Why Rust's async functions should use the outer return type approach

Async Rust is currently experiencing an interesting time. The pull request that adds initial support for async functions to the compiler is open, pinning is maturing, the essential parts of the task system needed to execute futures has been added into libcore and version 0.3 of the futures crate which works with the new pinning-based approach is being actively worked on. Everything is coming together very nicely, and I firmly believe, once the dust settles, Rust will be one of the most compelling languages to write server applications in because it will be blazing fast and ergonomic to use.
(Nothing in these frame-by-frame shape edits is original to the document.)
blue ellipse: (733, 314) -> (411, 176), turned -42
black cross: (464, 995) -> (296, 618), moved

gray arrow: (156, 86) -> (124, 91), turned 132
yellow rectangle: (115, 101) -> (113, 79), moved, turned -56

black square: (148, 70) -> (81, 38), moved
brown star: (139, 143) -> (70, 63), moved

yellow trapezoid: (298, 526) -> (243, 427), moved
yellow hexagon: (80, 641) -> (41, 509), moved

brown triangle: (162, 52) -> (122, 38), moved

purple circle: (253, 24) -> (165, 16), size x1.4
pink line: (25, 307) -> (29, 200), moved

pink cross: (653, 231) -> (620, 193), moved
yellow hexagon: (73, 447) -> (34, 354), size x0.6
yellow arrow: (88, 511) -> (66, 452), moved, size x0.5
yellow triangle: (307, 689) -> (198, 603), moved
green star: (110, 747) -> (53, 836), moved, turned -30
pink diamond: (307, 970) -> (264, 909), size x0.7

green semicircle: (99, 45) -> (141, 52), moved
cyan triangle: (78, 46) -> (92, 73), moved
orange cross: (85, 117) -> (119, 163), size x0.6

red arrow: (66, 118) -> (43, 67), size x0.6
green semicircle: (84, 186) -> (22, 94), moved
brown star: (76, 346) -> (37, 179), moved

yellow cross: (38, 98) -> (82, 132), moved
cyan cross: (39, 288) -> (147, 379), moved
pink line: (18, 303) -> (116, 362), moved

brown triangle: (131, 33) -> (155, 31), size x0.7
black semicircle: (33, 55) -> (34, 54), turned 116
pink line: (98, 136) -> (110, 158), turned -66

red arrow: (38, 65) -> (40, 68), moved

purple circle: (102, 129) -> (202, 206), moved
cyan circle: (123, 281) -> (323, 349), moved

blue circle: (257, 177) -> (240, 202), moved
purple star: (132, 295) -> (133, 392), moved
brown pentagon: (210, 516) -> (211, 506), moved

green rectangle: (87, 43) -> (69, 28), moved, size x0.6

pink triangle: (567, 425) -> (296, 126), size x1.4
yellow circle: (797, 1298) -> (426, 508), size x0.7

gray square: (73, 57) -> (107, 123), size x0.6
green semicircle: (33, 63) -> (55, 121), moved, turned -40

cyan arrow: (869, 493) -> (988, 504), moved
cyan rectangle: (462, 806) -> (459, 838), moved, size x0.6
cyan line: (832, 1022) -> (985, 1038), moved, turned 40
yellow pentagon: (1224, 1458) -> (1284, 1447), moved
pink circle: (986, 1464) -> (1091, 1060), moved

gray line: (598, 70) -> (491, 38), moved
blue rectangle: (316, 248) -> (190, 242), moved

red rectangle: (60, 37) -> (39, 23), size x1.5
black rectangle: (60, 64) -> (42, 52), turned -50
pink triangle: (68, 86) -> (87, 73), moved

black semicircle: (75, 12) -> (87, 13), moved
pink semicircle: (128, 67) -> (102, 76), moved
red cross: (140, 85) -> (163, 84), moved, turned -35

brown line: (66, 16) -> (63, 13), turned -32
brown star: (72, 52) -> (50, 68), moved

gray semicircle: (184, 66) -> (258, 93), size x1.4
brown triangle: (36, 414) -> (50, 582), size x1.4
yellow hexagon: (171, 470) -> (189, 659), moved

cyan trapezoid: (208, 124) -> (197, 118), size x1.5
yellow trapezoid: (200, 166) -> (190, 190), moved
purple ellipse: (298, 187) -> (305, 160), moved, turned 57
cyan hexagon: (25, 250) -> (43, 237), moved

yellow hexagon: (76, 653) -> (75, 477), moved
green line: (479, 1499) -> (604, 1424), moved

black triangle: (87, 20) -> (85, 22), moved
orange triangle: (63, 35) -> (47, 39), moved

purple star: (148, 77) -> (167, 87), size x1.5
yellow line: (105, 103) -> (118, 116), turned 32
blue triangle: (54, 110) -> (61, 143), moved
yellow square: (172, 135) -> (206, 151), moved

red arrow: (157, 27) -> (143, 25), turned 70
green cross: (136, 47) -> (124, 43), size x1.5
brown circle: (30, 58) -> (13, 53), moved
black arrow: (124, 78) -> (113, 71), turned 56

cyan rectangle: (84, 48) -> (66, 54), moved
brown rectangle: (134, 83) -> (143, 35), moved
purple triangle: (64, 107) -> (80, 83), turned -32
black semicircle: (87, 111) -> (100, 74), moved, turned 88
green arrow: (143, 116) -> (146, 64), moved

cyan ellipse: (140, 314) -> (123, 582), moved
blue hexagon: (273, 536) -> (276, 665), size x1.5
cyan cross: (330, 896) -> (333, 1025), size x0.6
The approach for async functions that is currently being implemented does, however, contain one design choice that I disagree with. It's about how the function signature of an async function looks like and I think that the chosen approach doesn't fit in well with the rest of the language. In this blog post I want to fully explain what it is that I'd like to do differently and more importantly why I think the other way is better.

Now, you might ask: Why bring this up now and not during the RFC discussion? The answer is simple: When I read the RFC I agreed with the reasons presented in it. Now, however, after seeing the various implications of the decision, I do not agree anymore and therefore I write this blog post to make my concerns known.

This post is mostly a summary of a thread about async functions on the Rust internals forum. I think this post should be a nice read even if you've read the thread.

I will present the reasons for and against both sides as clearly as possible. Feel free to contact me on the internals forum or on Discord if you think that I misrepresented something. However, keep in mind that this blog post is an opinion piece. Therefore, each point always includes my personal assessment of how important I feel it is and my final verdict is an opinion based on these assessments.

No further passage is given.